Gilles Bonnefond, président de l’USPO (Union des Syndicats de Pharmaciens d’Officine)
Les pharmaciens sont-ils bien placés pour vacciner les Français contre la Covid-19 ?
C’était pour nous une évidence. Ne pas s’appuyer sur les pharmacies pour vacciner contre la Covid -19 a représenté une erreur stratégique.
Céder au départ au lobby des médecins qui considéraient que ni les pharmaciens, ni les infirmières ne pouvaient injecter des doses a retardé la mise en route de la vaccination.
Pour apporter les vaccins à proximité des patients, il aurait été plus judicieux d’utiliser le réseau officinal.
Le pharmacien est légitime pour vacciner et largement plébiscité par ses patients, y compris contre la pandémie.
Et pourtant les pharmaciens ont finalement pu vacciner…
Nous n’avons obtenu les premières doses qu’en mars. Nous n’avons pu vacciner qu’entre 300 000 et 350 000 personnes ce mois-là alors que nous aurions pu injecter entre 4 et 5 millions de doses si nous en avions reçu suffisamment. Aussi, nous n’avons pas pu obtenir, jusqu’à présent, de vaccins à ARN messager.
En revanche, pour vacciner les personnes âgées dans les zones rurales, des bus ont été envoyés dans des villages, avec un chauffeur, un infirmier, un médecin, parcourant parfois même à plus de 50 km, pour se garer sur la place du village… devant la pharmacie. Un véritable non-sens.

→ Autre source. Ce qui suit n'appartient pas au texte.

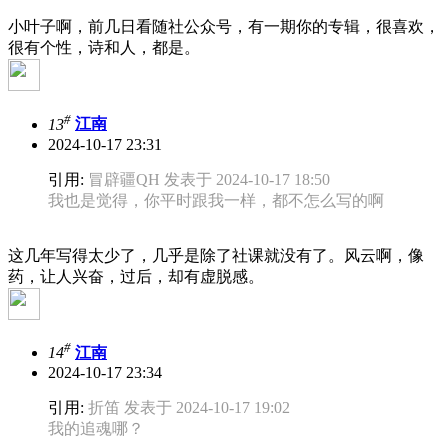
小叶子啊，前几日看随社公众号，有一期你的专辑，很喜欢，
很有个性，诗和人，都是。
#
13
江南
2024-10-17 23:31
引用:
冒辟疆QH 发表于 2024-10-17 18:50
我也是觉得，你平时跟我一样，都不怎么写的啊
这几年写得太少了，几乎是除了社课就没有了。风云啊，像
药，让人兴奋，过后，却有虚脱感。
#
14
江南
2024-10-17 23:34
引用:
折笛 发表于 2024-10-17 19:02
我的追魂哪？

L’organisation aurait pu être optimisée en impliquant d’avantage les officines dès le début de la campagne.
D’ailleurs, nos patients ne comprennent pas pourquoi, leurs pharmaciens qui les connaissent bien et les ont vaccinés contre la grippe ne peuvent pas leur injecter le vaccin contre la Covid-19.

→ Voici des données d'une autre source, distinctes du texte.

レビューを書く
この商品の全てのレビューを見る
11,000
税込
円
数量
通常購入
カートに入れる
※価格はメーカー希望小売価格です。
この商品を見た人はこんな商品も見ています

Quelle est votre marge de manœuvre pour que la situation évolue ?
Nous devrions avoir accès aux doses de vaccin à ARN messager. Une expérimentation est menée en Moselle avec le vaccin de Moderna et nous espérons qu’elle s’étendra à toute la France.
Mais la quantité de doses de cet ARN messager n’est pas aussi importante que celle de son très proche, également à ARN messager, Pfizer BioNTech.

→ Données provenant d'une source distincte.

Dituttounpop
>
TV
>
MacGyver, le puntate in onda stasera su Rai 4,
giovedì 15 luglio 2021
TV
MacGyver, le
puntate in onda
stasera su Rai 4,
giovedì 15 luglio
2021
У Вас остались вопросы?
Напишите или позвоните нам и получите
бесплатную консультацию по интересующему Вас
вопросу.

Si nous n’obtenons pas ce vaccin en pharmacie, la campagne prendra beaucoup de retard.
D’autant que ce sérum peut désormais être conservé à -20 degrés, le circuit grossiste pouvant le transporter dans un congélateur et à partir du moment où l’officine serait livrée, elle aurait cinq jours pour l’injecter.
Quand prévoyez-vous un inversement de tendance ?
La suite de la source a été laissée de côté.